David Talbot of Coca-Cola Enterprises presented a dispute avoidance model that was unfamiliar to some in the international audience: the Orgnaizational Ombudsman.  Most of the audience was familiar with the “classical” ombudsman, from Skandinavia, being a legislatively-created office to assist people in dealing with the government.  By contrast, the Organizational Ombudsman first arose on college campuses in the United States during the unrest of the 1960s.  It soon spread to corporate entities.  A central reference for the practice is the book Organizational Ombudsman by Charles Howard.  

Talbot explained that the function of the office is to provide a confidential and trustworthy resource for participants of an enterprise (faculty and students in the case of colleges; employees and managers in the case of companies) to raise substantive issues in a safe environment.  Communications are off-the-record, informal, and do not constitute legal notice to the company.  The Ombudsman’s office is structurally independent of legal or management functions and is designed for those relatively rare instances when Human Resources, Compliance, Legal and other functions are inappropriate.  The Ombudsman can provide non-attributed information to management that can improve the functioning of the organization and divert potential disputes.  The Ombudsman reports directly to the President’s office, avoiding exposure to individuals implicated in the issue.  Talbot called the Ombudsman “impartial and multi-partial: We treat everyone the same way.”  The desired effect of the office is to identify problems and permit their being addressed before they mature into more serious issues.  Rumors are answered, concerns are followed-up, and the organization is run in a healthier way.

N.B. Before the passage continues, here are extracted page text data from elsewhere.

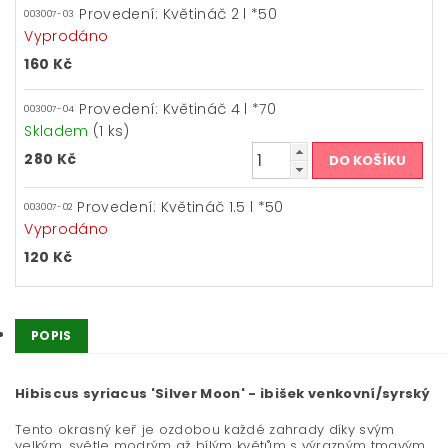
Provedení: Květináč 2 l *50
003007-03
Vyprodáno
160 Kč
Provedení: Květináč 4 l *70
003007-04
Skladem
(1 ks)
280 Kč
Provedení: Květináč 1.5 l *50
003007-02
Vyprodáno
120 Kč
POPIS
Hibiscus syriacus 'Silver Moon' - ibišek venkovní/syrský
Tento okrasný keř je ozdobou každé zahrady díky svým
velkým, světle modrým až bílým květům s výrazným tmavým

Roland Schroeder of General Electric Company noted at the outset of his remarks that “ADR is not an alternative — it is a management tool like any other, to be used when the situation calls for it.”  The core of the challenge is to identify problems that need to be litigated, segregate them from problems that don’t, and proceed accordingly.  But this seemingly straightforward task is usually not done well enough, unless it is formalized, monitored and measured for performance achievement.  GE, said Schroeder, is not in business to fight with shareholders, governments, customers, service providers and other essential stakeholders.  It is in business to create value, and litigation emphatically does not create value.  The company seeks to identify exposure early, book liabilities accurately, find out whether payment will be due and in what quantum, and get liabilities behind it.  Therefore, Early Case Assessment is at the heart of the system. 

Actions need to be taken, not postponed.  Decisions should be made on the basis of the 80% that you know, not on the 20% that you don’t.  The 2 or 3 notebooks of critical documents can be made early on in a matter, and they will seldom be significantly changed.  What does GE consider a “win”?  That is a function of what GE needs out of the case and how soon it gets it. 

Lawyers are invited to the business table early at GE to learn the deal or the project and to take part in ongoing problem-solving efforts.  Lawyers are better problem-solvers than a lot of their clients give them credit for, said Schroeder.  They can look around the corner, be alert to what is happening, report on what issues competitors are facing.  Similarly, after every case Schroeder conducts a “lessons learned” session with inside and outside counsel and the business people to learn what went wrong, what should be done differently, and what changes might be called for in other contracts or deals.  When asked what advice he would give an outside law firm seeking work from GE, Schroeder said “Make yourself a partner of the company.  Tell us how to get rid of this quickly.”

Vancouver lawyer and consultant Bill MacLeod reminded the audience that business disputes arise in a social context, and that they need to be resolved on terms that reflect shared community values.  Disputants must listen to each other and find out what drives the other party to behave the way it does.  Litigation, says MacLeod, runs on its own script and is driven by procedural and structural compulsions set forth by the court’s insitutional needs.  By contrast, ADR provides a superior forum for companies to listen.